Comment by phpnode
9 hours ago
Claude doesn't know why it acted the way it acted, it is only predicting why it acted. I see people falling for this trap all the time
9 hours ago
Claude doesn't know why it acted the way it acted, it is only predicting why it acted. I see people falling for this trap all the time
That's because when the failure becomes the context, it can clearly express the intent of not falling for it again. However, when the original problem is the context, none of this obviousness applies.
Very typical, and gives LLMs the annoying Captain Hindsight -like behaviour.
Yes, this pitfall is a hard one. It is very easy to interpret the LLM in a way there is no real ground for.
It must be anthropomorphization that's hard to shake off.
If you understand how this all works it's really no surprise that reasoning post-factum is exactly as hallucinated as the answer itself and might have very little to do with it and it always has nothing to do with how the answer actually came to be.
The value of "thinking" before giving an answer is reserving a scratchpad for the model to write some intermediate information down. There isn't any actual reasoning even there. The model might use information that it writes there in completely obscure way (that has nothing to do what's verbally there) while generating the actual answer.
It's not even predicting why it acted, it's predicting an explanation of why it acted, which is even worse since there's no consistent mental model.
IDK how far AIs are from intelligence, but they are close enough that there is no room for anthropomorphizing them. When they are anthropomorphized its assumed to be a misunderstanding of how they work.
Whereas someone might say "geeze my computer really hates me today" if it's slow to start, and we wouldn't feel the need to explain the computer cannot actually feel hatred. We understand the analogy.
I mean your distinction is totally valid and I dont blame you for observing it because I think there is a huge misunderstanding.

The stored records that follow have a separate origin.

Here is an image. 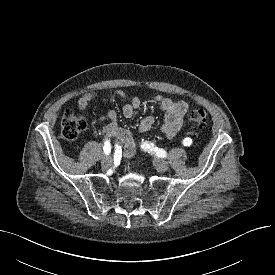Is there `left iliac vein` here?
I'll list each match as a JSON object with an SVG mask.
<instances>
[{
  "instance_id": "obj_1",
  "label": "left iliac vein",
  "mask_w": 275,
  "mask_h": 275,
  "mask_svg": "<svg viewBox=\"0 0 275 275\" xmlns=\"http://www.w3.org/2000/svg\"><path fill=\"white\" fill-rule=\"evenodd\" d=\"M154 166L159 172H166L169 169L168 162L160 158L154 160Z\"/></svg>"
}]
</instances>
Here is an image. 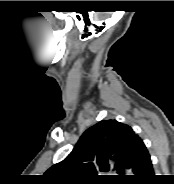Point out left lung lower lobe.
Here are the masks:
<instances>
[{"mask_svg":"<svg viewBox=\"0 0 174 184\" xmlns=\"http://www.w3.org/2000/svg\"><path fill=\"white\" fill-rule=\"evenodd\" d=\"M126 168H130L134 173V175L124 178L130 183L143 184L150 183L149 181L152 180L154 176L152 162L142 140L136 144Z\"/></svg>","mask_w":174,"mask_h":184,"instance_id":"0a47b994","label":"left lung lower lobe"}]
</instances>
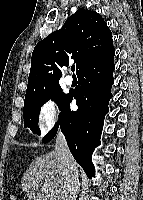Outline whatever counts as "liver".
Returning <instances> with one entry per match:
<instances>
[{
  "label": "liver",
  "mask_w": 143,
  "mask_h": 200,
  "mask_svg": "<svg viewBox=\"0 0 143 200\" xmlns=\"http://www.w3.org/2000/svg\"><path fill=\"white\" fill-rule=\"evenodd\" d=\"M41 185L49 189V200H63L65 171L56 151L36 157L23 175L22 189L29 198Z\"/></svg>",
  "instance_id": "6515ba94"
}]
</instances>
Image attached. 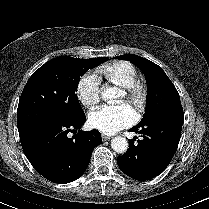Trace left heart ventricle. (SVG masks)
I'll use <instances>...</instances> for the list:
<instances>
[{
  "label": "left heart ventricle",
  "mask_w": 209,
  "mask_h": 209,
  "mask_svg": "<svg viewBox=\"0 0 209 209\" xmlns=\"http://www.w3.org/2000/svg\"><path fill=\"white\" fill-rule=\"evenodd\" d=\"M127 98H126V95L125 94H123V96H122V100H126Z\"/></svg>",
  "instance_id": "left-heart-ventricle-1"
}]
</instances>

But when I have the same thought, it often occurs to me that people aren't necessarily speaking literally.
This is a sort of interesting point, it's true that knowingly-metaphorical anthropomorphisation is hard to distinguish from genuine anthropomorphisation with them and that's food for thought, but the actual situation here just isn't applicable to it. This is a very specific mistaken conception that people make all the time. The OP explicitly thought that the model would know why it did the wrong thing, or at least followed a strategy adjacent to that misunderstanding. He was surprised that adding extra slop to the prompt was no more effective than telling it what to do himself. It's not a figure of speech.
A good time to quote our dear leader:
> No one gets in trouble for saying that 2 + 2 is 5, or that people in Pittsburgh are ten feet tall. Such obviously false statements might be treated as jokes, or at worst as evidence of insanity, but they are not likely to make anyone mad. The statements that make people mad are the ones they worry might be believed. I suspect the statements that make people maddest are those they worry might be true.

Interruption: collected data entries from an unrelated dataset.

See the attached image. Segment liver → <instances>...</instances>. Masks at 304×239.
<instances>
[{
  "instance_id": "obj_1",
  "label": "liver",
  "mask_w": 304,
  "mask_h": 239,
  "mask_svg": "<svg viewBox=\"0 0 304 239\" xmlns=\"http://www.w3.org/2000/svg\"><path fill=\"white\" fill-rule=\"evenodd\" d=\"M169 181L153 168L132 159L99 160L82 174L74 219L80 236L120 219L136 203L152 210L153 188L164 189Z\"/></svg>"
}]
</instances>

People are upset when AIs are anthropomorphized because they feel threatened by the idea that they might actually be intelligent.

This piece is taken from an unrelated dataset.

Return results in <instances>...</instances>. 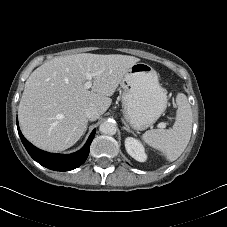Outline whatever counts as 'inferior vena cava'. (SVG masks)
Returning a JSON list of instances; mask_svg holds the SVG:
<instances>
[{"instance_id":"inferior-vena-cava-1","label":"inferior vena cava","mask_w":227,"mask_h":227,"mask_svg":"<svg viewBox=\"0 0 227 227\" xmlns=\"http://www.w3.org/2000/svg\"><path fill=\"white\" fill-rule=\"evenodd\" d=\"M85 116L87 119L91 120V121H95L100 117V113L96 108H88L85 111Z\"/></svg>"}]
</instances>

Hence the woefully insufficient descriptions of AIs such as "next token predictors" which are about as fitting as describing Terry Tao as an advanced gastrointestinal processor.
1 reply →
There's this underlying assumption of consistency too - people seem to easily grasp that when starting on a task the LLM could go in a completely unexpected direction, but when that direction has been set a lot of people expect the model to stay consistent. The confidence with which it answers questions plays tricks on the interlocutor.
Whats not a figure of speech?
I am speaking general terms - not just this conversation here. The only specific figure of speech I see in the original comment is "self reflection" which doesn't seem to be in question here.